* **Exercise goal**:
Here is the task for the records below: repeat exactly the lines from the one with "InputChannelDigitalWithPosition2D" to the one with "We process personal", both included, and nothing else.

* **Provided data**:
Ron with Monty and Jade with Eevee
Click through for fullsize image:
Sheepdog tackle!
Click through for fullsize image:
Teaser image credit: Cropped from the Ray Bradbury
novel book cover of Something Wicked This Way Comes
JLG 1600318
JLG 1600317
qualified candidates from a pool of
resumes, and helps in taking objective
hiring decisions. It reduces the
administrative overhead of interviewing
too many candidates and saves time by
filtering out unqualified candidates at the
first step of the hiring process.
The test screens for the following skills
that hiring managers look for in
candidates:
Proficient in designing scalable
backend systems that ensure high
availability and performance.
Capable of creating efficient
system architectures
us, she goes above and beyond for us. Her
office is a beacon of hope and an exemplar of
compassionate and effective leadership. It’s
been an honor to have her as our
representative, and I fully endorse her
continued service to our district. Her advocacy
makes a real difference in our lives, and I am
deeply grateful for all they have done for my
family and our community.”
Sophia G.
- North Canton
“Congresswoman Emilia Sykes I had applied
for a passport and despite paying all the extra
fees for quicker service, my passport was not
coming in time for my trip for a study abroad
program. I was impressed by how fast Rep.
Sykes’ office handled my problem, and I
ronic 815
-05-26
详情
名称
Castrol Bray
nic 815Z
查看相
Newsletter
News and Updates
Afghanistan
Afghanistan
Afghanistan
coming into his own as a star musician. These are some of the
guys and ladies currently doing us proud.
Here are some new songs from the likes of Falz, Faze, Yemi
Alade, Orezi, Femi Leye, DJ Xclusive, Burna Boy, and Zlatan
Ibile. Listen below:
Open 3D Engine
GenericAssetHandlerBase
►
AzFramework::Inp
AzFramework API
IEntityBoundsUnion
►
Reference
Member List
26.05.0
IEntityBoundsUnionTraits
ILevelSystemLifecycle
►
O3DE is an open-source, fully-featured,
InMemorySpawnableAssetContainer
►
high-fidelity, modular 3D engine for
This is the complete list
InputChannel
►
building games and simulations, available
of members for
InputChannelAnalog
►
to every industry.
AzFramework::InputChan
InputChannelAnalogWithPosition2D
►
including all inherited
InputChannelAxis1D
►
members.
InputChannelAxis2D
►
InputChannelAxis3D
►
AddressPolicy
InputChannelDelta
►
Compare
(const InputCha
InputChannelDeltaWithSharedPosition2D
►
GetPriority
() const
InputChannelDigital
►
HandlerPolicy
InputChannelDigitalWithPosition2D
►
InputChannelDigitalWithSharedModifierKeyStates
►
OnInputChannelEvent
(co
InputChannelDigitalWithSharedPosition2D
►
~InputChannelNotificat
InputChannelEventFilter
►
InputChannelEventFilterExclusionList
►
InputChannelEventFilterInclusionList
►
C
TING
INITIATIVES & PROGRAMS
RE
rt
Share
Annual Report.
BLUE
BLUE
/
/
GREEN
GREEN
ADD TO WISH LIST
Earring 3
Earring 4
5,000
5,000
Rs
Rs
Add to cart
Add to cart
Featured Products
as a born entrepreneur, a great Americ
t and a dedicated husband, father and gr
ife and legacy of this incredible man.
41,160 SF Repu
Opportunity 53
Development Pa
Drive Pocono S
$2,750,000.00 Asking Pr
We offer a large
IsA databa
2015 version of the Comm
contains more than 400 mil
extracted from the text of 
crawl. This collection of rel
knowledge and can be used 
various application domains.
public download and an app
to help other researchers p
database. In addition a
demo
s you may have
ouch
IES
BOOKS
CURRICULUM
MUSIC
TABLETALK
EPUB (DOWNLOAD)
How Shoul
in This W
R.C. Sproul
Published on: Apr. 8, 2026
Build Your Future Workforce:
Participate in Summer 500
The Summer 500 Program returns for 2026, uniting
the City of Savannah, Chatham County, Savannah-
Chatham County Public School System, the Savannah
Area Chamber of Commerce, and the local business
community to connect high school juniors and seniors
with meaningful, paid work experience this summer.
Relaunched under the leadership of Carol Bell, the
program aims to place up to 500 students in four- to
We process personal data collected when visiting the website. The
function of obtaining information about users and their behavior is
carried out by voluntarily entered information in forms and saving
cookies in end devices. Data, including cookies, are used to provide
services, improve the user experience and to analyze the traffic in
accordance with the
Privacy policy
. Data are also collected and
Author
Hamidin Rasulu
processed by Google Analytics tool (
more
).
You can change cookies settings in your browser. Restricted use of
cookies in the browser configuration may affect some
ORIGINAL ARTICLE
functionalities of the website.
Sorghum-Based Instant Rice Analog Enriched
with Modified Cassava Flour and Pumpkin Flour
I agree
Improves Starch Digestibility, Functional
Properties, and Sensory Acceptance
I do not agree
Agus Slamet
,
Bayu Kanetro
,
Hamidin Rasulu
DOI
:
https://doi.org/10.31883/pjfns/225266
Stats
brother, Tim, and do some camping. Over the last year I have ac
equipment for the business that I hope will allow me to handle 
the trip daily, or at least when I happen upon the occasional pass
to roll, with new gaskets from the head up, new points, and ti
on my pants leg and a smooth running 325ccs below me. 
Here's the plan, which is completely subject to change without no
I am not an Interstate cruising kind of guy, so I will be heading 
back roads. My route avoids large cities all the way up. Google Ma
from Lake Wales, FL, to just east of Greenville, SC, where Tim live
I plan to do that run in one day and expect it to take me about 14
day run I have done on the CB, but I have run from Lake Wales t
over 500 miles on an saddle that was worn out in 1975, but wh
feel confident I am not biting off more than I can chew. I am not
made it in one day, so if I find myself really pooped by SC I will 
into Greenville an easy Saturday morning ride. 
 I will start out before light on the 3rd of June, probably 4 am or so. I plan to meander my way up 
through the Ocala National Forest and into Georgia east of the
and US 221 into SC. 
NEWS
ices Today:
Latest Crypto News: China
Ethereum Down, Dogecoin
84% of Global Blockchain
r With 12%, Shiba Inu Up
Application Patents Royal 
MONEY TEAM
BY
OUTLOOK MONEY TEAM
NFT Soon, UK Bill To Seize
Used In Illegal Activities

* **Your solution**:
InputChannelDigitalWithPosition2D
►
InputChannelDigitalWithSharedModifierKeyStates
►
OnInputChannelEvent
(co
InputChannelDigitalWithSharedPosition2D
►
~InputChannelNotificat
InputChannelEventFilter
►
InputChannelEventFilterExclusionList
►
InputChannelEventFilterInclusionList
►
C
TING
INITIATIVES & PROGRAMS
RE
rt
Share
Annual Report.
BLUE
BLUE
/
/
GREEN
GREEN
ADD TO WISH LIST
Earring 3
Earring 4
5,000
5,000
Rs
Rs
Add to cart
Add to cart
Featured Products
as a born entrepreneur, a great Americ
t and a dedicated husband, father and gr
ife and legacy of this incredible man.
41,160 SF Repu
Opportunity 53
Development Pa
Drive Pocono S
$2,750,000.00 Asking Pr
We offer a large
IsA databa
2015 version of the Comm
contains more than 400 mil
extracted from the text of 
crawl. This collection of rel
knowledge and can be used 
various application domains.
public download and an app
to help other researchers p
database. In addition a
demo
s you may have
ouch
IES
BOOKS
CURRICULUM
MUSIC
TABLETALK
EPUB (DOWNLOAD)
How Shoul
in This W
R.C. Sproul
Published on: Apr. 8, 2026
Build Your Future Workforce:
Participate in Summer 500
The Summer 500 Program returns for 2026, uniting
the City of Savannah, Chatham County, Savannah-
Chatham County Public School System, the Savannah
Area Chamber of Commerce, and the local business
community to connect high school juniors and seniors
with meaningful, paid work experience this summer.
Relaunched under the leadership of Carol Bell, the
program aims to place up to 500 students in four- to
We process personal data collected when visiting the website. The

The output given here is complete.